24 October 2012

Self-Confrontation

I've recently had the opportunity to allow myself to stand outside of myself and gaze out at the edge of a smoldering world, the smoldering world of my history of trauma.

It is nothing unique, nothing more or less than anyone else's, I'm sure, and I think that may have been my first mistake in thinking that I could handle all of it. I've been so busy dealing with it all, day in and day out, fighting the symptoms but not the disease, that I forgot to step back and remind myself that this is mine and only mine. It is my responsibility to own it, my responsibility to learn about it, my responsibility to take care of it so I can live my life.

It begins with the coma, with that initial disconnection from my brain and a concerted attempt by myself and my doctors to reconnect it, but my emotional landscape was set ablaze by the dual natures of my parents own emotional landscapes: my father, unable to connect because growing up love wasn't safe and in order to prevent himself from becoming the monster his father was, he stayed at arm's length from me, still loving me but still distant, as if his heart might explode by getting too close. My mother, struggling with bipolar disorder most of her life, the emphasis always remained on her emotional safety, on her emotional landscape and mine was sort of left at my own devices.

And I ran into dark corners, into corners that hadn't burned yet and I laid the foundations of my friendships and relationships there, until they burned. I was like the Road Warrior, alone, just looking for that next oasis in a post-apocalyptic mess. Only I wasn't a bad ass, I wasn't a hero, I couldn't even save myself.

A few years ago, I ran out of places to run to...and then my dad died...and then my marriage began to collapse because of an infidelity, an infidelity I allowed because all around me there was no comfort in the love of friends and family and this burning city of my emotions made everyday feel like a crisis. I hid inside fake emotions, inside emotions that I thought people wanted me to feel. I even manipulated them in order to give creedence to those fake emotions so they felt all the more real to me. That caused more pain to myself and loved ones that I didn't count on.

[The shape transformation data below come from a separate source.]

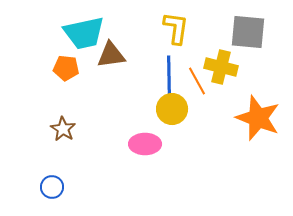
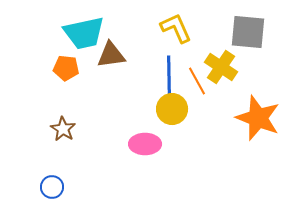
yellow L-shape: rotated 32 degrees counterclockwise
yellow cross: rotated 20 degrees clockwise
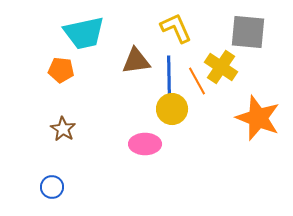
brown triangle: moved 25 px right, 6 px down
orange pentagon: moved 5 px left, 2 px down
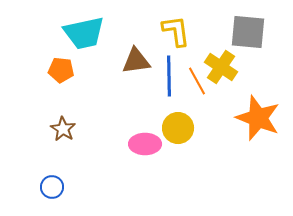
yellow L-shape: moved 3 px down; rotated 16 degrees clockwise
yellow circle: moved 6 px right, 19 px down
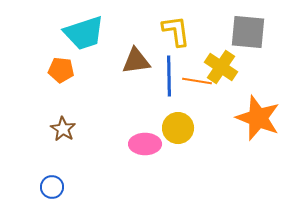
cyan trapezoid: rotated 6 degrees counterclockwise
orange line: rotated 52 degrees counterclockwise
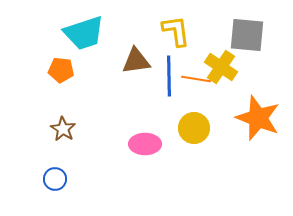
gray square: moved 1 px left, 3 px down
orange line: moved 1 px left, 2 px up
yellow circle: moved 16 px right
blue circle: moved 3 px right, 8 px up
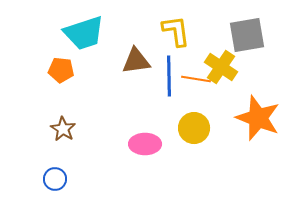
gray square: rotated 15 degrees counterclockwise
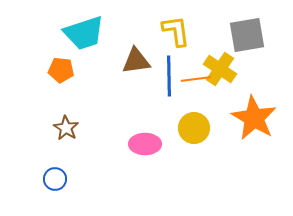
yellow cross: moved 1 px left, 2 px down
orange line: rotated 16 degrees counterclockwise
orange star: moved 4 px left; rotated 9 degrees clockwise
brown star: moved 3 px right, 1 px up
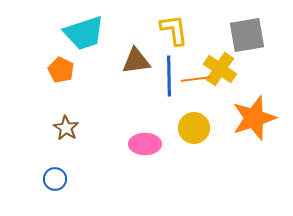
yellow L-shape: moved 2 px left, 1 px up
orange pentagon: rotated 20 degrees clockwise
orange star: rotated 24 degrees clockwise
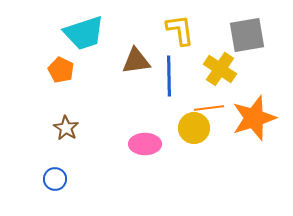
yellow L-shape: moved 6 px right
orange line: moved 13 px right, 29 px down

And now I'm outside of myself, policing every manipulative or potentially dangerous impulse I have, still unsafe in myself, but safe from the burning of the past, and now I have to build up a new city of my emotions. And I have to lay foundations on top of the rubble, foundations in emotions I've never known: self-trust, self-respect, self-forgiveness, self-discipline, and self-confidence. I know that I can feel these and that it will finally be, it must be, a genuine feeling, but the question is how to do it while preventing the inferno that engulfed my life over the past two years from rising up again and taking my tiny successes and turning them into ashes.

It is all I can do some days to get out of bed. It is all I can do to pay a bill, or do a chore, or remind myself that I like to play Magic: The Gathering. I reach deep for each fraction of each friendly smile.

I think this slow, ever-present plodding along is where all that self-whatever is going to come from. I hope it is.

I seriously hope it is. Because I don't want to be the Road Warrior in my own head anymore.